THE City of Cape Town has rid itself of about 208 bylaws and policies, many left over from the apartheid era, to ensure that there is uniform zoning of land for business and residential use.

This is according to city councilor Garreth Bloor, who said on Thursday that this was part of the metropole’s overall strategy to make Cape Town more attractive for entrepreneurs and business in general.

“During the past eight years we have had to get rid of many of these laws we inherited from the apartheid era that were on the statutes of a number of municipalities that were incorporated into the city,” he said. Mr Bloor said this meant that the city had a uniform zoning policy across all its wards.

In terms of the apartheid legislation, previous municipalities had passed bylaws that had prohibited the setting up of businesses, or certain types of businesses, in some of the townships that bordered them. These townships were now wards of the City of Cape Town and were administered in a uniform manner with the rest of the metropole.

“We are continually looking for ways in which to make Cape Town more attractive for businesses. This includes snipping away at the red tape that we may have, or helping them find the government department that has the competency that they are looking for,” he said.

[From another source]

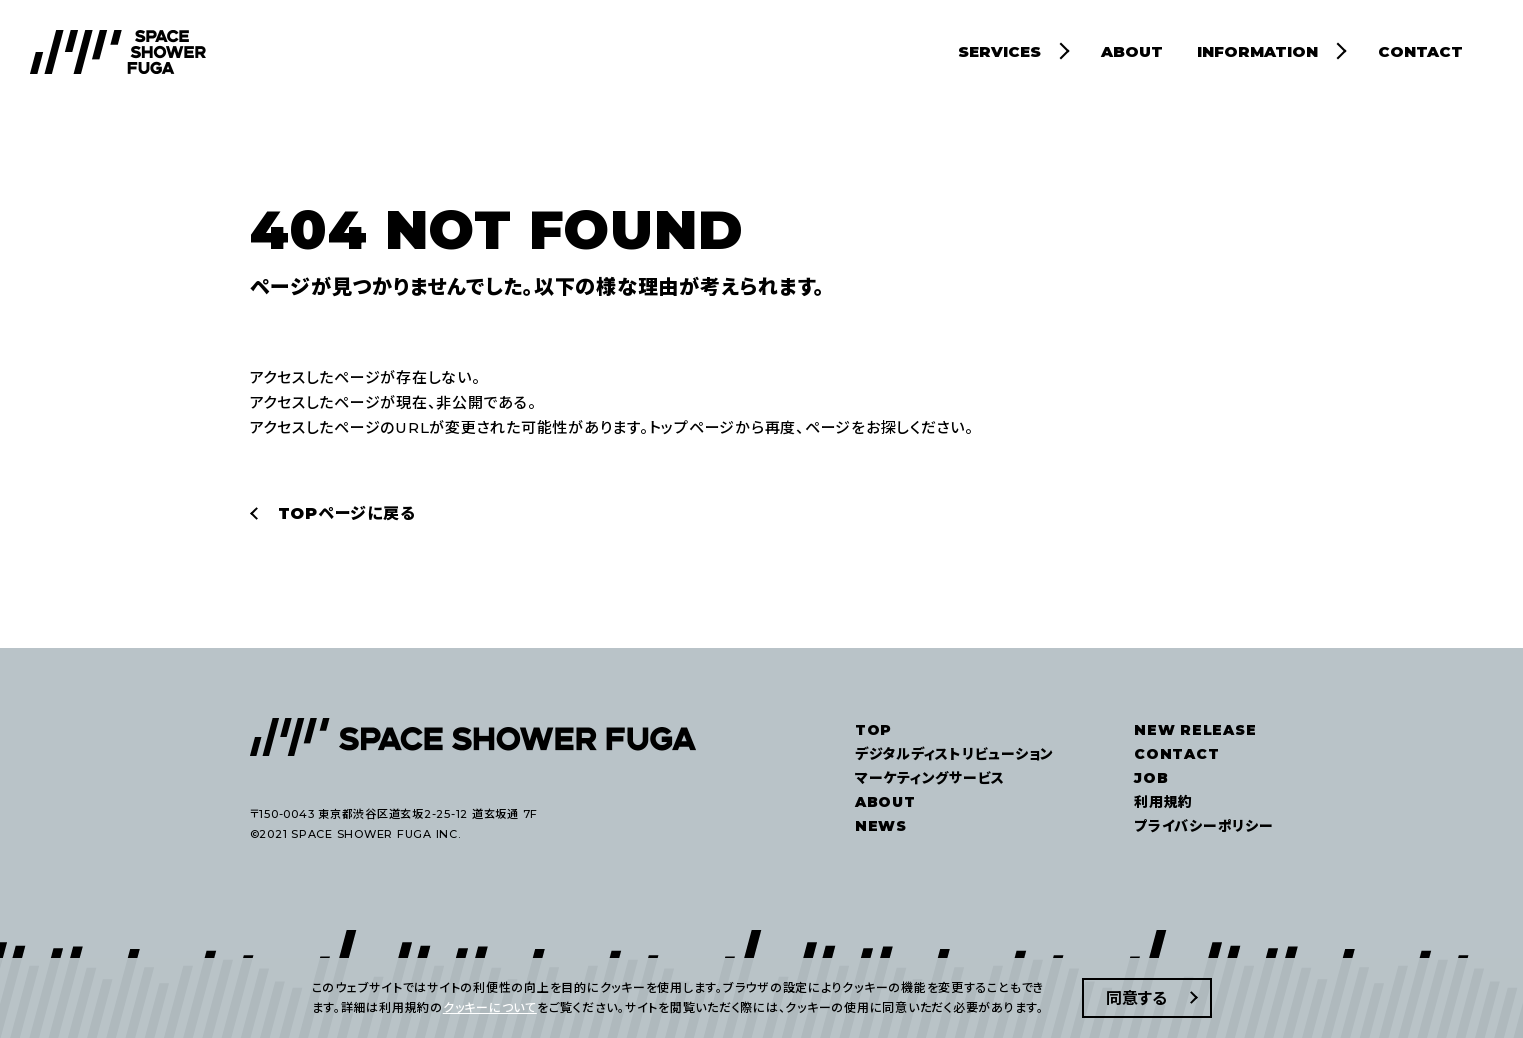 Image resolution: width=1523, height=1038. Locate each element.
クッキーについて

Part of the strategy to cut red tape for entrepreneurs was the city’s plan to distribute posters that list the details and locations of 58 business-support organisations, including those operated by the various tiers of government and those operated by the private sector.

Mr Bloor said these posters would be distributed widely in the city as a reference for entrepreneurs.

“We are particularly interested in the entrepreneurs as they start businesses that create employment and generate wealth,” he said.

Mr Bloor said entrepreneurs included those who had just finished school and felt they could not gain admission to a tertiary education facility or did not want to study.

“Entrepreneurs have a creative spark that we need to stimulate the economy,” he said. “In March we are expecting a visit from a group of venture capitalists from the US city of Miami, who are very interested in what is going on here.”